(INSTRUCTIONS TO FOLLOW)
List each line of the data in which the string "suppression" appears.

(DATA SECTION)
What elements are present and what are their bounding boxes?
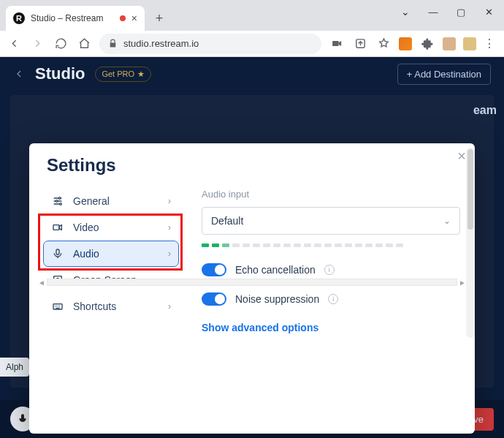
sliders-icon	[51, 195, 64, 207]
extensions-puzzle-icon[interactable]	[419, 36, 435, 52]
maximize-button[interactable]: ▢	[448, 3, 473, 20]
camera-icon[interactable]	[329, 36, 345, 52]
forward-button[interactable]	[29, 36, 45, 52]
settings-content: Audio input Default ⌄ Echo cancellation	[202, 189, 460, 333]
audio-input-select[interactable]: Default ⌄	[202, 207, 460, 235]
reload-button[interactable]	[53, 36, 69, 52]
chevron-down-icon: ⌄	[443, 216, 451, 226]
address-bar[interactable]: studio.restream.io	[99, 34, 321, 54]
partial-text: eam	[473, 104, 497, 117]
scroll-left-button[interactable]: ◄	[37, 277, 47, 287]
modal-vertical-scrollbar[interactable]	[466, 148, 475, 338]
settings-title: Settings	[39, 151, 465, 189]
favicon-icon: R	[13, 12, 25, 24]
toggle-label: Echo cancellation	[235, 264, 316, 276]
window-dropdown-button[interactable]: ⌄	[393, 3, 418, 20]
extension-metamask-icon[interactable]	[399, 37, 412, 50]
audio-level-meter	[202, 243, 460, 247]
share-icon[interactable]	[352, 36, 368, 52]
svg-rect-6	[56, 249, 59, 254]
settings-nav: General › Video › Audio ›	[44, 189, 178, 333]
nav-label: Audio	[73, 248, 99, 260]
studio-header: Studio Get PRO★ + Add Destination	[0, 57, 504, 91]
home-button[interactable]	[76, 36, 92, 52]
chevron-right-icon: ›	[168, 196, 171, 206]
nav-general[interactable]: General ›	[44, 189, 178, 214]
mic-icon	[51, 248, 64, 260]
add-destination-button[interactable]: + Add Destination	[397, 64, 491, 85]
chevron-right-icon: ›	[168, 301, 171, 311]
get-pro-button[interactable]: Get PRO★	[95, 67, 151, 82]
bookmark-star-icon[interactable]	[375, 36, 392, 52]
video-icon	[51, 222, 64, 233]
studio-back-button[interactable]	[13, 68, 25, 80]
window-controls: ⌄ — ▢ ✕	[393, 3, 501, 20]
back-button[interactable]	[6, 36, 22, 52]
browser-toolbar: studio.restream.io ⋮	[0, 31, 504, 57]
alpha-tag: Alph	[0, 358, 29, 377]
minimize-button[interactable]: —	[421, 3, 446, 20]
nav-label: General	[73, 195, 110, 207]
window-titlebar: R Studio – Restream × + ⌄ — ▢ ✕	[0, 0, 504, 31]
lock-icon	[108, 39, 118, 48]
echo-cancellation-toggle[interactable]	[202, 263, 226, 276]
select-value: Default	[211, 215, 243, 227]
echo-cancellation-row: Echo cancellation i	[202, 263, 460, 276]
modal-horizontal-scrollbar[interactable]: ◄ ►	[37, 277, 467, 287]
info-icon[interactable]: i	[328, 294, 338, 304]
nav-shortcuts[interactable]: Shortcuts ›	[44, 294, 178, 319]
keyboard-icon	[51, 301, 64, 312]
scroll-right-button[interactable]: ►	[457, 277, 467, 287]
extension-icon-2[interactable]	[463, 37, 476, 50]
browser-menu-button[interactable]: ⋮	[484, 37, 495, 50]
nav-video[interactable]: Video ›	[44, 215, 178, 240]
browser-tab[interactable]: R Studio – Restream ×	[6, 6, 145, 31]
noise-suppression-row: Noise suppression i	[202, 292, 460, 306]
settings-modal: × Settings General › Video ›	[29, 143, 475, 434]
svg-point-3	[56, 200, 58, 203]
info-icon[interactable]: i	[324, 265, 335, 275]
chevron-right-icon: ›	[168, 249, 171, 259]
close-window-button[interactable]: ✕	[476, 3, 501, 20]
tab-close-button[interactable]: ×	[131, 12, 137, 24]
star-icon: ★	[137, 69, 145, 79]
chevron-right-icon: ›	[168, 222, 171, 233]
new-tab-button[interactable]: +	[149, 8, 169, 29]
toggle-label: Noise suppression	[235, 293, 319, 305]
app-page: Studio Get PRO★ + Add Destination eam Al…	[0, 57, 504, 438]
svg-rect-5	[53, 225, 59, 230]
tab-title: Studio – Restream	[31, 13, 114, 23]
url-text: studio.restream.io	[123, 38, 199, 49]
svg-point-4	[60, 203, 62, 205]
nav-label: Shortcuts	[73, 301, 116, 312]
svg-point-2	[58, 197, 61, 200]
audio-input-label: Audio input	[202, 189, 460, 200]
extension-icon[interactable]	[443, 37, 456, 50]
page-title: Studio	[35, 64, 85, 83]
svg-rect-0	[332, 41, 339, 46]
noise-suppression-toggle[interactable]	[202, 292, 226, 306]
show-advanced-link[interactable]: Show advanced options	[202, 322, 460, 333]
nav-label: Video	[73, 222, 99, 233]
nav-audio[interactable]: Audio ›	[44, 241, 178, 266]
recording-indicator-icon	[120, 15, 126, 21]
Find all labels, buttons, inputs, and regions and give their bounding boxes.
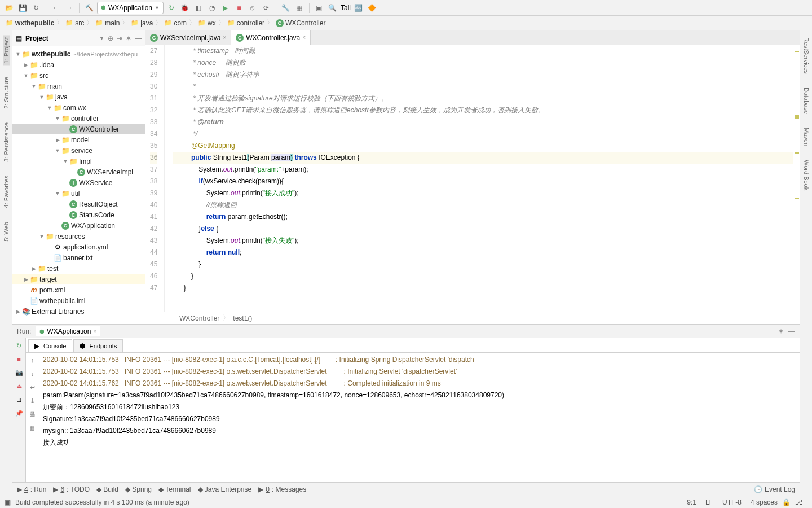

(RESPONSE FOR THIS EXERCISE)
noise-suppression-row: Noise suppression i	[202, 292, 460, 306]
toggle-label: Noise suppression	[235, 293, 319, 305]
noise-suppression-toggle[interactable]	[202, 292, 226, 306]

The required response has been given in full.